Industrial - Bachelor

Empathetic Design in Humanoid Robotics

The successful integration of humanoid robots into domestic environments hinges not only on their technical performance but critically on their acceptance by human occupants. This project investigated how strategic application of colour, material, and finish in a robot’s cladding can foster human comfort, trust, and emotional connection, moving beyond traditional industrial aesthetics.

Timothy Jon Drury

Background

As humanoid robots become a fixture in domestic spaces such as kitchens and living areas, their success depends on more than technical performance. Movement fluidity and AI competence matter, but acceptance ultimately rests on how humans feel about them; CMF strongly influence these feelings.

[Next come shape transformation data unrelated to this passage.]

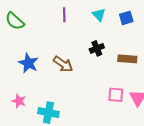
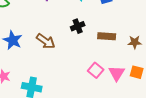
pink square: (116, 95) -> (96, 70), turned 35

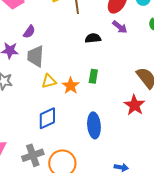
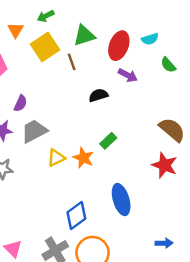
gray trapezoid: (36, 56) -> (34, 131), turned 70
green rectangle: (93, 76) -> (108, 141), turned 48
blue diamond: (47, 118) -> (76, 215), moved

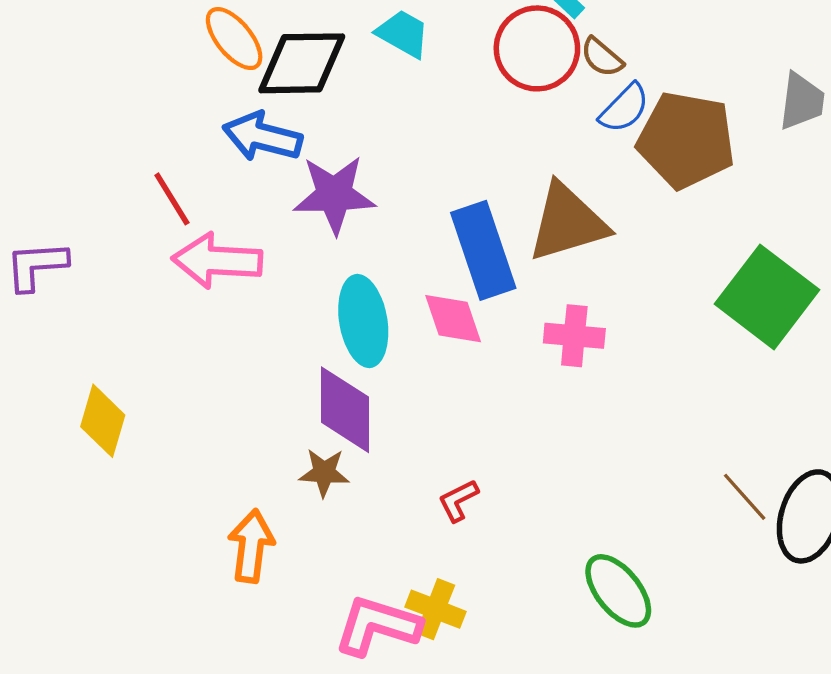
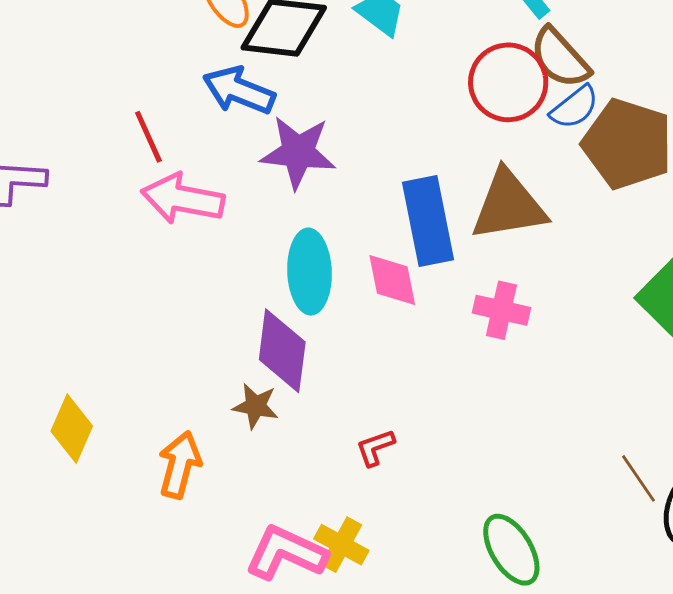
red circle: (537, 48) -> (508, 82), moved
brown semicircle: (602, 57) -> (560, 58), size x1.6
yellow diamond: (103, 421) -> (72, 429), moved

Theories such as Masahiro Mori’s uncanny valley (1970) show that robots which appear almost human can trigger unease when appearance and behaviour do not align. Hanson (2006) extends this by proposing an aesthetic continuum, in which design can strategically balance realism and abstraction to maintain trust.

Other scholars emphasise tactile interaction: Sabanovic (2010) demonstrates how soft silicone skin, textile joints, and layered surfaces enhance warmth and empathy in human–robot interaction. DiSalvo et al. (2002) further highlighted the need for alignment between physical form and behavioural cues.

We asked one question – What if robots could feel familiar, not foreign?

BENCHMARKING & RESEARCH

Unlike many competitors that emphasise either mechanical transparency (exposed actuators, visible gears) or neutral minimalism (appliance-like shells), this project prioritises emotionally intelligent CMF. The design concept blends biomimicry with soft-touch textiles and flexible connectors, encouraging tactile interaction “touch to trust” and aligning form with movement. This CMF-driven expressivity remains underexplored in current benchmarks.

Key theoretical grounding:
• Masahiro Mori’s uncanny valley (1970) shows that robots falling between human and machine appearances evoke unease.
• David Hanson (2006) demonstrates that expressive facial features (e.g., Sophia, Pepper) increase bonding and trust.
• DiSalvo et al. (2002) highlight the need for alignment between materiality and behavioural cues.
• Sabanovic (2010) provides evidence that tactile softness (e.g., textile joints, silicone skins) enhances warmth and social acceptance.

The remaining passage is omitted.